During the interview with the grower he peer review team has confirmed that there has always been one inspection per year. The operation has never been subject to an unannounced visit. Usually the annual inspection takes approximately 3 hours and includes tour of the filed and the packing station, records verification, review of the soil tests, and label verification.
The grower explained that the soil tests are done yearly by the grower himself; however the QCS inspectors never took residue samples.
The QCS inspector leaves an exit interview report and discusses the findings with the grower. The last inspection took place in February, 2013. Most of the time inspections are conducted by different inspectors. There were no non-compliances issued to the producer. The most recent inspection report was not reviewed prior to the visit because it was still with the inspector.
The grower was not able to provide copies of the exit interview report or a copy of its organic certificate.
The peer review team has noticed that the communication between the grower and QCS is well established. The grower receives all the information electronically.
8.0 Closing Meeting
The peer review team conducted a closing meeting with the NOP representatives in Gainesville, Florida. At the meeting Canada peer review team presented a summary of the observations with the opportunity for the NOP to discuss the observations and seek clarification.
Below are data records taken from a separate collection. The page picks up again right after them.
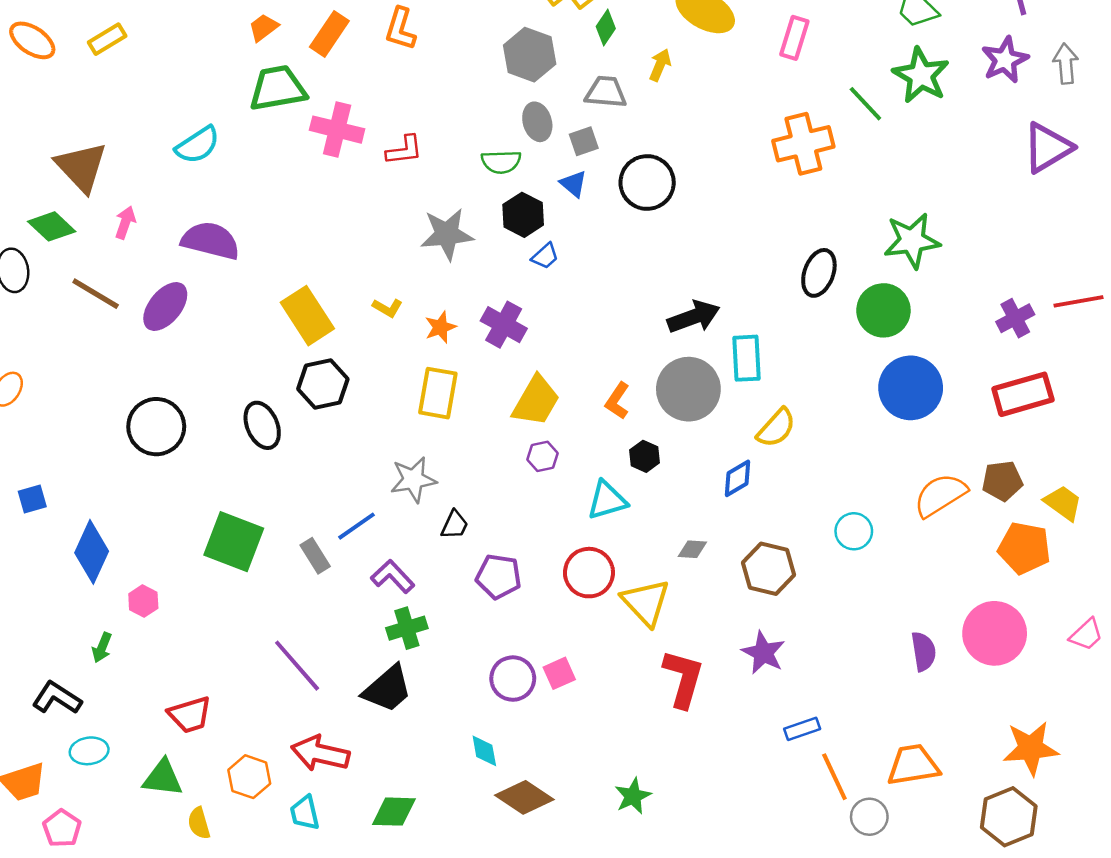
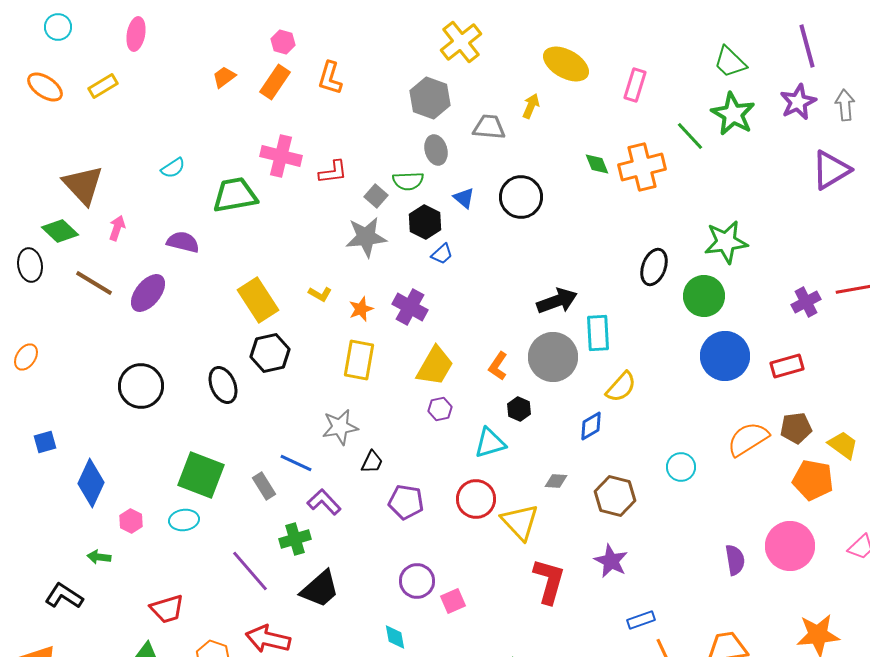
green diamond: (606, 28) -> (597, 164), moved, turned -56
green trapezoid: (278, 88) -> (235, 195), moved
gray square: (584, 141) -> (376, 196), moved, turned -30
cyan semicircle: (198, 145) -> (173, 168), size x0.7
purple semicircle: (210, 241) -> (183, 242), size x0.7
red rectangle: (1023, 394) -> (787, 366), moved, size x0.7
blue line: (356, 526) -> (296, 463), turned 60
green cross: (407, 628) -> (295, 539), moved
green arrow: (102, 648) -> (99, 557), turned 75
pink square: (559, 673) -> (453, 601), moved
cyan ellipse: (89, 751) -> (184, 520), moved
The peer review team left with the competent authority an exit report which listed all the obseravtions.
9.0 Peer Review Observations
The observations presented in this report cover all structures of the USDA NOP.
The NOP Checklist Rev.4/2012 does not make any reference to the USCOEA and there is no written evidence that compliance to terms of arrangement is verified during the on site audits at the certifying agents.
The NOP Witness audit checklist Rev.3/2012 does not prompt the NOP auditors to ask questions on the USCOEA and verify how it is implemented by the accredited Certifying Agents.
During the review of an operator file a discrepancy between the projected yield of blueberries verified during the on-site inspection and the yield recorded on the organic certificate for the USCOEA was identified.
During the discussion with QCS the peer review team has determined that QCS does not clearly identify the person responsible for making the certification decisions.
10.0 General Comments and Conclusion
10.1 General Comments
- The peer review team has observed that NOP has identified and focused on ten (10) key points for maintaining organic integrity including clear, enforceable standards and continual improvement.
- NOP has developed a document matrix which includes rules, interpretative rules, instructions, guidance documents, policy memos, and formal letters.
- With regards to the accreditation activities in 2012 NOP took over the responsibility for scheduling the audits and assigning the auditors from the GVD.
- NOP has provided training to the NOP accredited certifying agencies regarding the new rules and requirements such as residue testing and unannounced inspections.
- The two visited accredited Certifying Agents are aware of the terms of the USCOEA and take responsibility for ensuring that the variances are verified during the operation inspection.
- The reviewed operation files confirmed that the accredited Certifying Agents inspectors are trained and properly record the verification of the variances.
- The interviews with the farmers and production managers revealed that the accredited Certifying Agents have communicated the terms of the USCOEA to them and they are familiar with the critical variances and the labelling requirements for exports to Canada.
- NOP has developed and posted on their website information about the USCOEA.
- NOP Accreditation Managers are able to guide the ACA in case of inquiries about the USCOEA
- ACA Inspectors conduct thorough inspections following strictly the procedures established by the ACAs.
- The ACAs manage their files and records in consistent manner.
- Farmers and processors appear to understand the terms of the USCOEA and how to comply with them.